Ikke's blog

'cause this is what I do

Pyparsing introduction: BNF to code

Let’s try to define ‘startword’. Here’s a pretty naive approach:

from pyparsing import Word
from string import lowercase
uppercase = lowercase.upper()
startchar = Word(uppercase, exact=1)
endchars = Word(lowercase)
startword = startchar + endchars

Notice the ‘exact’ keyword argument in the startchar definition: this denotes we want the word length to be exactly equal to one. Other arguments are ‘min’ and ‘max’. This solution got several issues though, check this test-drive:

In [85]: print startword.parseString('Hello')
['H', 'ello']

We’d rather not want our word to be split into 2 pieces in the parser output… We could get around this by aggregating pieces (which is possible inside the parser), but this is not a nice solution. This approach got another major issue too:

In [86]: print startword.parseString('H')
ParseException: Expected W:(abcd...) (1), (1,2)

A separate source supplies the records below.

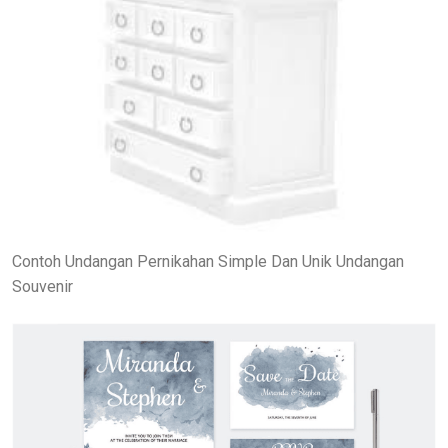
Contoh Undangan Pernikahan Simple Dan Unik Undangan
Souvenir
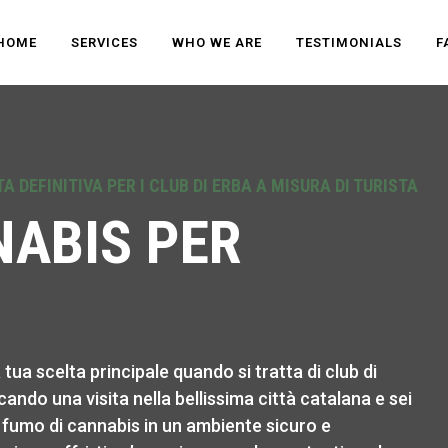
HOME
SERVICES
WHO WE ARE
TESTIMONIALS
F
 DEFINITIVA PER I CLUB DI ERBA A MISURA DI TURISTA
NABIS PER
ua scelta principale quando si tratta di club di
icando una visita nella bellissima città catalana e sei
 fumo di cannabis in un ambiente sicuro e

This exception should indeed be raised against single-character words, although these should be valid (‘A valid sentence.’ should be a valid sentence…). This could be fixed by defining a startword to be a single uppercase character (‘startchar’) OR ‘startchar + endchars’.

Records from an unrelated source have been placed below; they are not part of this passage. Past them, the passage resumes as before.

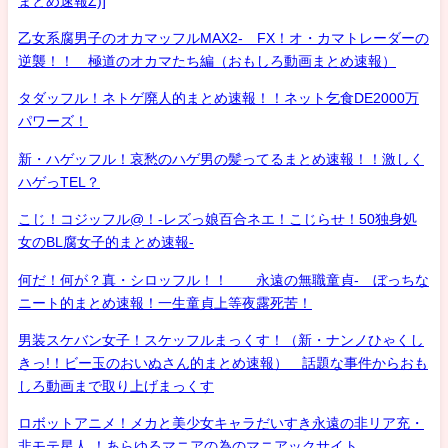
まとめ速報Z)]
乙女系腐男子のオカマッフルMAX2- FX！オ・カマトレーダーの
逆襲！！ 極道のオカマたち編（おもしろ動画まとめ速報）
タダッフル！ネトゲ廃人的まとめ速報！！ネット乞食DE2000万
パワーズ！
新・ハゲッフル！哀愁のハゲ男の髪ってるまとめ速報！！激しく
ハゲっTEL？
こじ！コジッフル@！-レズっ娘百合ネエ！こじらせ！50独身処
女のBL腐女子的まとめ速報-
何だ！何が？真・シロッフル！！ 永遠の無職童貞- ぼっちな
ニート的まとめ速報！一生童貞上等夜露死苦！
男装スケバン女子！スケッフルまっくす！（新・ナンノひゃくし
きっ!！ビー玉のおいぬさん的まとめ速報） 話題な事件からおも
しろ動画まで取り上げまっくす
ロボットアニメ！メカと美少女キャラだいすき永遠の非リア充・
非モテ星人 ！あらゆるマニアの為のマニアックサイト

Luckily Pyparsing allows a less verbose solution: by passing 2 arguments to the Word constructor, one can define a set from which the first character of the word should be part of (first argument), and a second set for the remaining part of the word. Here’s a correct solution:

In [87]: from pyparsing import Word
In [88]: from string import lowercase
In [89]: uppercase = lowercase.upper()
In [90]: startword = Word(uppercase, lowercase)
In [91]: print startword.parseString('Hello')
['Hello']
In [92]: print startword.parseString('A')
['A']
In [93]: print startword.parseString('hello')
ParseException: Expected W:(ABCD...,abcd...) (0), (1,1)

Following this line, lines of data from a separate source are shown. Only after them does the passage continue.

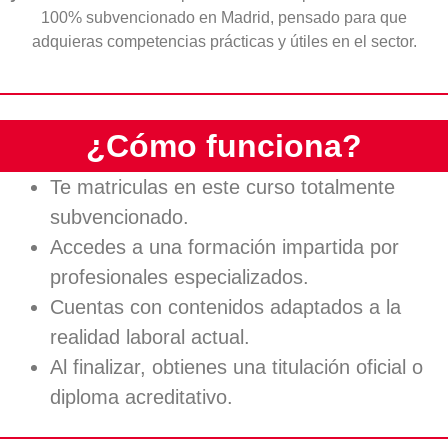
100% subvencionado en Madrid, pensado para que
adquieras competencias prácticas y útiles en el sector.
¿Cómo funciona?
Te matriculas en este curso totalmente
subvencionado.
Accedes a una formación impartida por
profesionales especializados.
Cuentas con contenidos adaptados a la
realidad laboral actual.
Al finalizar, obtienes una titulación oficial o
diploma acreditativo.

Finally, we can code our final sentence parser:

In [1]: from pyparsing import Word, ZeroOrMore
In [2]: from string import lowercase
In [3]: uppercase = lowercase.upper()
In [4]: word = Word(lowercase)
In [5]: startword = Word(uppercase, lowercase)
In [6]: end = Word('.?!', exact=1)
In [7]: body = ZeroOrMore(word)
In [8]: sentence = startword + body + end
In [9]: print sentence.parseString('A valid sentence.')
['A', 'valid', 'sentence', '.']
In [10]: print sentence.parseString('I!')
['I', '!']
In [11]: print sentence.parseString('a very INVALID sentence')
ParseException: Expected W:(ABCD...,abcd...) (0), (1,1)

Pretty simple, huh?

Let’s try to do something remotely useful with our current knowledge now. We’ll write a simple application which allows us to enter basic mathematical expressions, assign their value to variables, and pre-assigned variables in expressions.

Variable names are arbitrary, but may only consist of lowercase characters. We only implement binary operators (+, -, * and /) on 2 basic operands, or basic assignations. These are some samples of valid expressions:

foo = 1
bar = 1 + 2
baz = foo + bar
bat = baz
foo = baz / 2

Exercise: write down a BNF definition of valid expressions. You can use an ‘integer’ definition, as defined in the previous article.

Pages: 1 2 3 4 5 6

Posted in Development.

Tagged with bnf, parsing, pyparsing, python.

By Nicolas – January 20, 2008

8 Responses

Stay in touch with the conversation, subscribe to the RSS feed for comments on this post.

sb says

Six pages?? Ouch. And no next button. Any chance you could put it all on one page next time? I feel like I’m reading some ad-infested hardware blog.

January 20, 2008, 18:09 Reply
jauco says

very nice tutorial! thanks!

January 21, 2008, 07:22 Reply
Olivier Berger says

What’s the difference to other parser systems like simpleparse ?

Regards,

January 21, 2008, 11:15 Reply
Francis says

I don’t see the difference in (except for the whitespaces)

print sentence.parseString(‘hello world’) # notice >1 spaces
# returns ['hello', 'world']
print sentence.parseString(‘Hello world’)
# raises a ParseException

Why does the second one raise an exception ?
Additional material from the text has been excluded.